VW: Let’s say you have a birdbath. Put some rocks or gravel in it, so what you have is basically rocks with just a teeny bit of water in them so that you can see that the water is accessible from standing on one of those rocks or stones. That actually enables bees to land on a firm surface and then bends over and drinks the water. If you’re trying to do a dual-purpose thing and you have a birdbath because you want birds to visit your water source, then you should actually have an alternative for the bees and the butterflies. So it’s not a one size fits all.

You do have to be creative, and you could also really just put out a bowl with some stones in it, even like aquarium gravel or something, and just have a bit of water in it. You could place them at the edges of your garden.

Photo © Vera Kuttelvaserova | Adobe Stock


GC: Does it matter where the water features are placed?

VW: It shouldn’t really matter, but I would imagine that it would be a little more used if it was closer to where you actually have your flowers. So if I’m picturing someone that has a much manicured lawn with a border of flowers and then in the middle of their lawn, they have a birdbath. That’s kind of a classic design, right? I’d imagine that would be a little less used then if it‘s within the habitat where there are already flowers, so you already have your pollinators coming to visit your flowers.

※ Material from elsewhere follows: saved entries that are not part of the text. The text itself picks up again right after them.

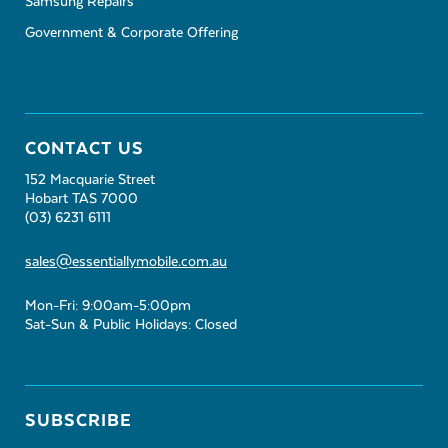
Samsung Repairs
Government & Corporate Offering
CONTACT US
152 Macquarie Street
Hobart TAS 7000
(03) 6231 6111
sales@essentiallymobile.com.au
Mon-Fri: 9:00am-5:00pm
Sat-Sun & Public Holidays: Closed
SUBSCRIBE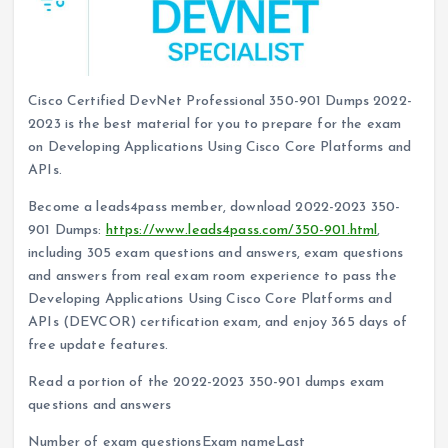
Cisco Certified DevNet Professional 350-901 Dumps 2022-
2023 is the best material for you to prepare for the exam
on Developing Applications Using Cisco Core Platforms and
APIs.
Become a leads4pass member, download 2022-2023 350-
901 Dumps:
https://www.leads4pass.com/350-901.html
,
including 305 exam questions and answers, exam questions
and answers from real exam room experience to pass the
Developing Applications Using Cisco Core Platforms and
APIs (DEVCOR) certification exam, and enjoy 365 days of
free update features.
Read a portion of the 2022-2023 350-901 dumps exam
questions and answers
Number of exam questionsExam nameLast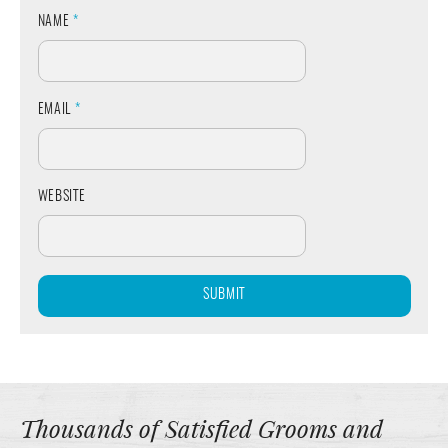
NAME
*
EMAIL
*
WEBSITE
Thousands of Satisfied Grooms and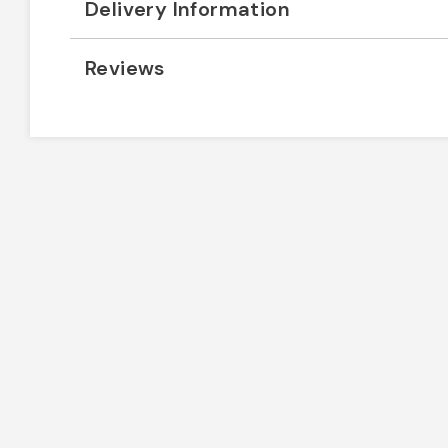
Delivery Information
Reviews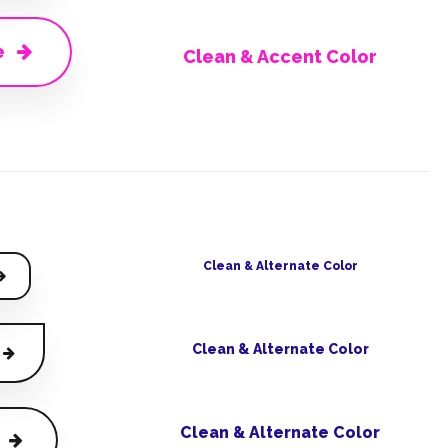
e
Clean & Accent Color
Clean & Alternate Color
Clean & Alternate Color
Clean & Alternate Color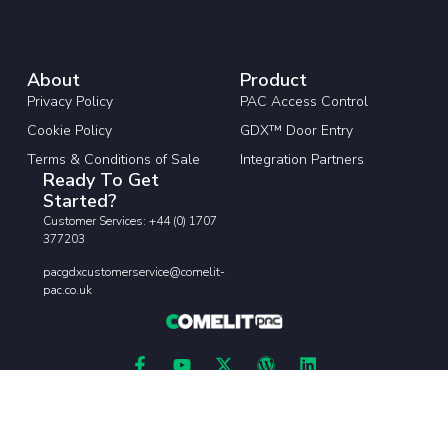
About
Product
Privacy Policy
PAC Access Control
Cookie Policy
GDX™ Door Entry
Terms & Conditions of Sale
Integration Partners
Ready To Get
Started?
Customer Services: +44 (0) 1707
377203
pacgdxcustomerservice@comelit-
pac.co.uk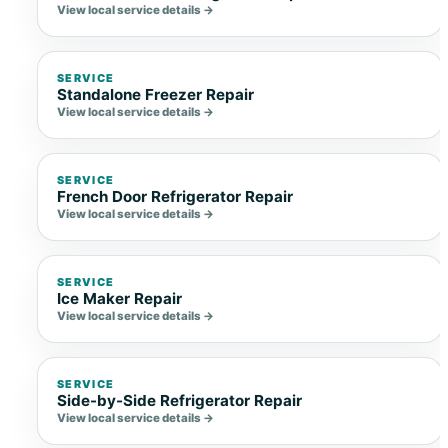
View local service details →
SERVICE
Standalone Freezer Repair
View local service details →
SERVICE
French Door Refrigerator Repair
View local service details →
SERVICE
Ice Maker Repair
View local service details →
SERVICE
Side-by-Side Refrigerator Repair
View local service details →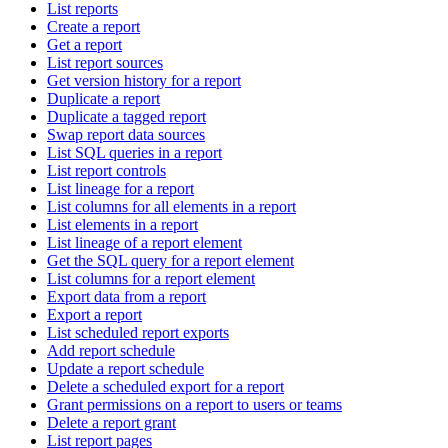
List reports
Create a report
Get a report
List report sources
Get version history for a report
Duplicate a report
Duplicate a tagged report
Swap report data sources
List SQL queries in a report
List report controls
List lineage for a report
List columns for all elements in a report
List elements in a report
List lineage of a report element
Get the SQL query for a report element
List columns for a report element
Export data from a report
Export a report
List scheduled report exports
Add report schedule
Update a report schedule
Delete a scheduled export for a report
Grant permissions on a report to users or teams
Delete a report grant
List report pages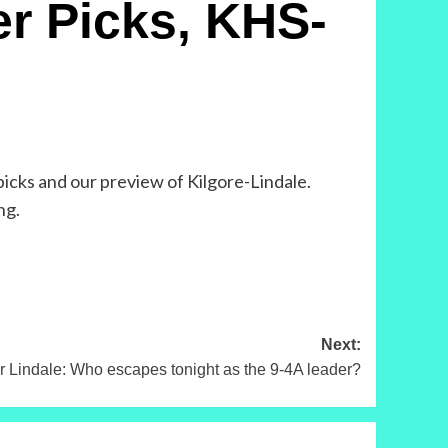
r Picks, KHS-
picks and our preview of Kilgore-Lindale.
ng.
Next:
Lindale: Who escapes tonight as the 9-4A leader?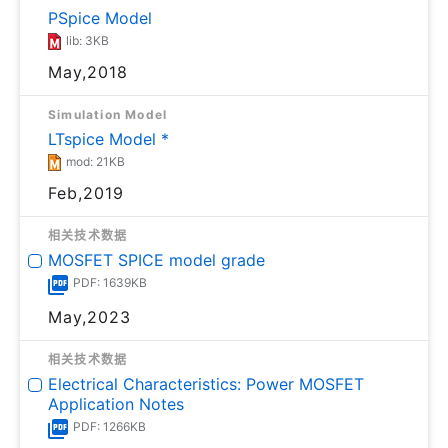
PSpice Model
lib: 3KB
May,2018
Simulation Model
LTspice Model *
mod: 21KB
Feb,2019
相关技术数据
MOSFET SPICE model grade
PDF: 1639KB
May,2023
相关技术数据
Electrical Characteristics: Power MOSFET
Application Notes
PDF: 1266KB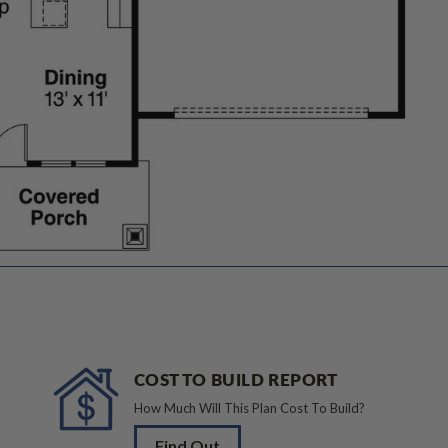
COST TO BUILD REPORT
How Much Will This Plan Cost To Build?
Find Out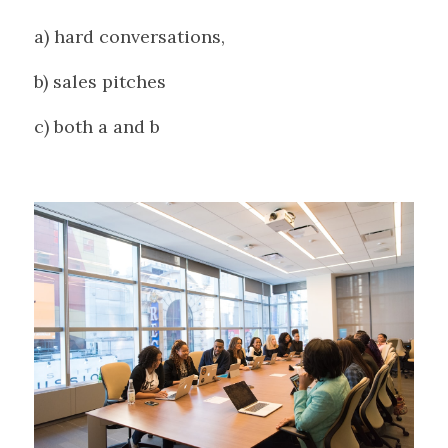
a) hard conversations, 
b) sales pitches
c) both a and b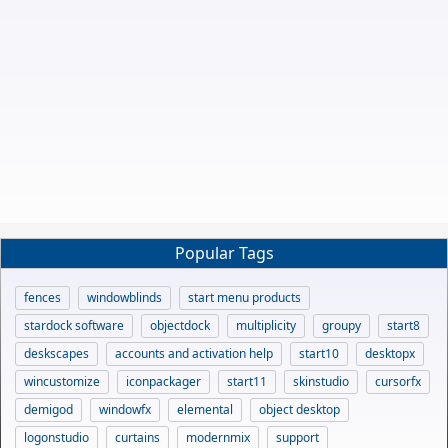
Popular Tags
fences
windowblinds
start menu products
stardock software
objectdock
multiplicity
groupy
start8
deskscapes
accounts and activation help
start10
desktopx
wincustomize
iconpackager
start11
skinstudio
cursorfx
demigod
windowfx
elemental
object desktop
logonstudio
curtains
modernmix
support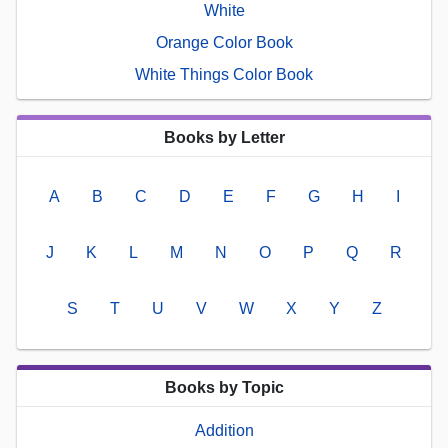
White
Orange Color Book
White Things Color Book
Books by Letter
A
B
C
D
E
F
G
H
I
J
K
L
M
N
O
P
Q
R
S
T
U
V
W
X
Y
Z
Books by Topic
Addition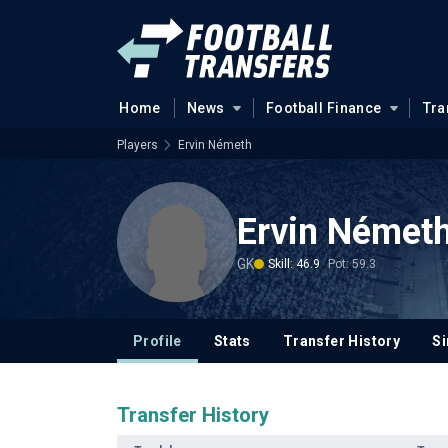
Home
News
Football Finance
Tra
Players
Ervin Németh
Ervin Német
GK
Skill: 46.9
Pot: 59.3
Profile
Stats
Transfer History
Si
Transfer History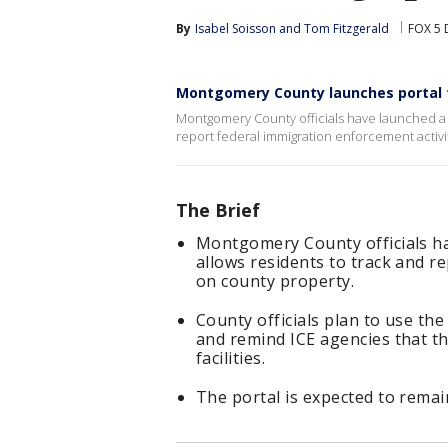
By
Isabel Soisson
 and 
Tom Fitzgerald
FOX 5 
Montgomery County launches portal to
Montgomery County officials have launched a n
report federal immigration enforcement activi
The Brief
Montgomery County officials ha
allows residents to track and r
on county property.
County officials plan to use th
and remind ICE agencies that the
facilities.
The portal is expected to remai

I find that, given the biology of these species, they’re really looking for something that looks more naturalized. So again, this fits someone that’s trying to garden with a little bit of a more eclectic vibe or something like that. Although it could also fit a really manicured garden as well, because they could have some really nice-looking urns, pots or a birdbath that you could fill with some rocks, which provides water source for pollinators.


Editor’s note: This interview has been edited and condensed for clarity.